» What is required: Set down all of the data that follows word for word, without the images.

═══ Material for the task ═══

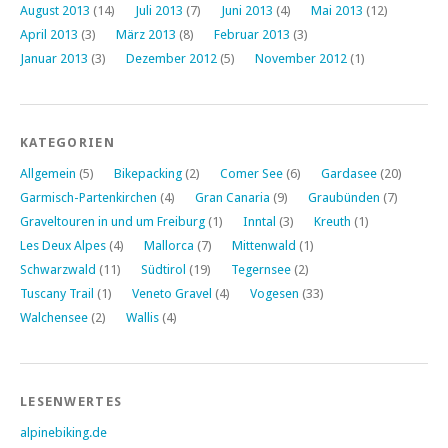
August 2013
(14)
Juli 2013
(7)
Juni 2013
(4)
Mai 2013
(12)
April 2013
(3)
März 2013
(8)
Februar 2013
(3)
Januar 2013
(3)
Dezember 2012
(5)
November 2012
(1)
KATEGORIEN
Allgemein
(5)
Bikepacking
(2)
Comer See
(6)
Gardasee
(20)
Garmisch-Partenkirchen
(4)
Gran Canaria
(9)
Graubünden
(7)
Graveltouren in und um Freiburg
(1)
Inntal
(3)
Kreuth
(1)
Les Deux Alpes
(4)
Mallorca
(7)
Mittenwald
(1)
Schwarzwald
(11)
Südtirol
(19)
Tegernsee
(2)
Tuscany Trail
(1)
Veneto Gravel
(4)
Vogesen
(33)
Walchensee
(2)
Wallis
(4)
LESENWERTES
alpinebiking.de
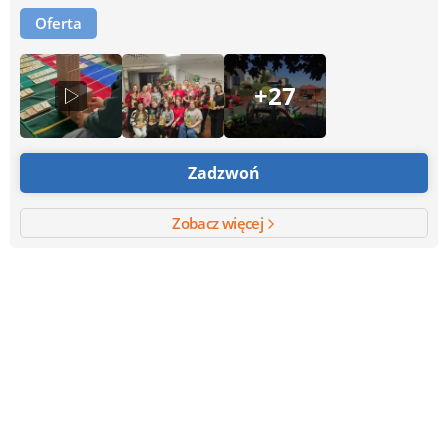
Oferta
+27
Zadzwoń
Zobacz więcej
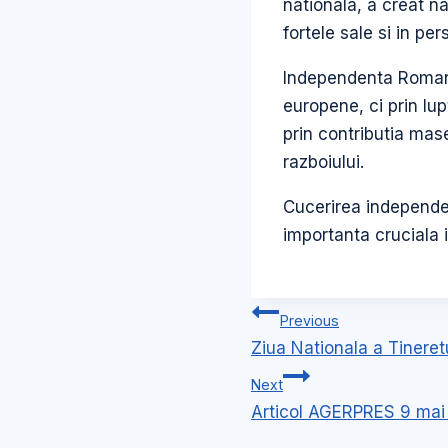
nationala, a creat na
fortele sale si in per
Independenta Romanie
europene, ci prin lup
prin contributia mase
razboiului.
Cucerirea independen
importanta cruciala
Navigare
Previous
în
Ziua Nationala a Tineret
articole
Next
Articol AGERPRES 9 mai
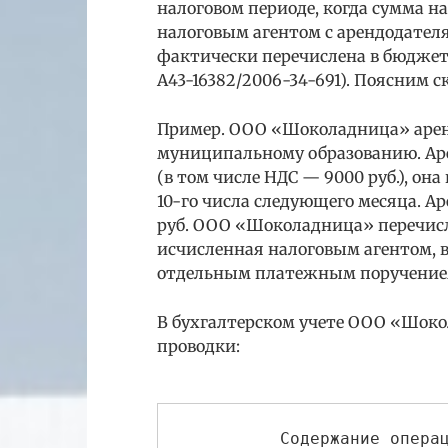
налоговом периоде, когда сумма н
налоговым агентом с арендодателя
фактически перечислена в бюджет 
А43-16382/2006-34-691). Поясним с
Пример. ООО «Шоколадница» арен
муниципальному образованию. Арен
(в том числе НДС — 9000 руб.), он
10-го числа следующего месяца. Ар
руб. ООО «Шоколадница» перечисли
исчисленная налоговым агентом, в
отдельным платежным поручение
В бухгалтерском учете ООО «Шок
проводки:
           Содержание опера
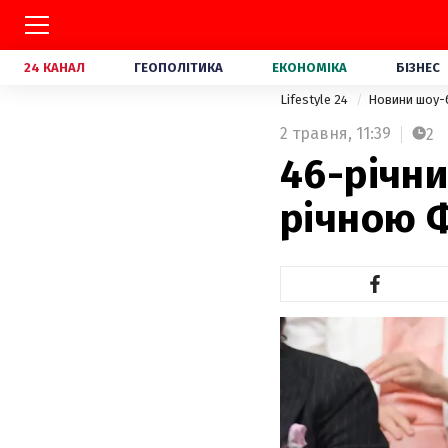
24 КАНАЛ
ГЕОПОЛІТИКА
ЕКОНОМІКА
БІЗНЕС
Lifestyle 24
Новини шоу-
2 травня,
11:39
2
46-річни
річною 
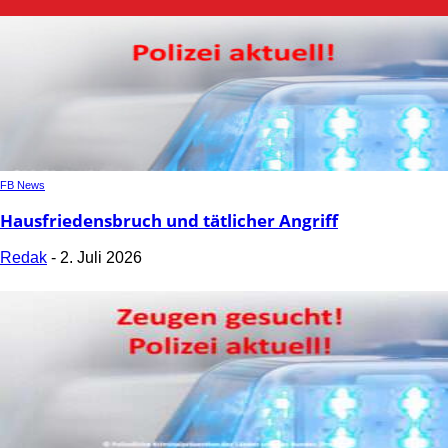
FB News
Hausfriedensbruch und tätlicher Angriff
Redak
-
2. Juli 2026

═══

» Response box:
August 2013
(14)
Juli 2013
(7)
Juni 2013
(4)
Mai 2013
(12)
April 2013
(3)
März 2013
(8)
Februar 2013
(3)
Januar 2013
(3)
Dezember 2012
(5)
November 2012
(1)
KATEGORIEN
Allgemein
(5)
Bikepacking
(2)
Comer See
(6)
Gardasee
(20)
Garmisch-Partenkirchen
(4)
Gran Canaria
(9)
Graubünden
(7)
Graveltouren in und um Freiburg
(1)
Inntal
(3)
Kreuth
(1)
Les Deux Alpes
(4)
Mallorca
(7)
Mittenwald
(1)
Schwarzwald
(11)
Südtirol
(19)
Tegernsee
(2)
Tuscany Trail
(1)
Veneto Gravel
(4)
Vogesen
(33)
Walchensee
(2)
Wallis
(4)
LESENWERTES
alpinebiking.de
Oferta
+27
Zadzwoń
Zobacz więcej
nationala, a creat na
fortele sale si in per
Independenta Romanie
europene, ci prin lup
prin contributia mase
razboiului.
Cucerirea independen
importanta cruciala
Navigare
Previous
în
Ziua Nationala a Tineret
articole
Next
Articol AGERPRES 9 mai
налоговом периоде, когда сумма н
налоговым агентом с арендодателя
фактически перечислена в бюджет 
А43-16382/2006-34-691). Поясним с
Пример. ООО «Шоколадница» арен
муниципальному образованию. Арен
(в том числе НДС — 9000 руб.), он
10-го числа следующего месяца. Ар
руб. ООО «Шоколадница» перечисли
исчисленная налоговым агентом, в
отдельным платежным поручение
В бухгалтерском учете ООО «Шок
проводки:
           Содержание опера
24 КАНАЛ
ГЕОПОЛІТИКА
ЕКОНОМІКА
БІЗНЕС
Lifestyle 24
Новини шоу-
2 травня,
11:39
2
46-річни
річною 
FB News
Hausfriedensbruch und tätlicher Angriff
Redak
-
2. Juli 2026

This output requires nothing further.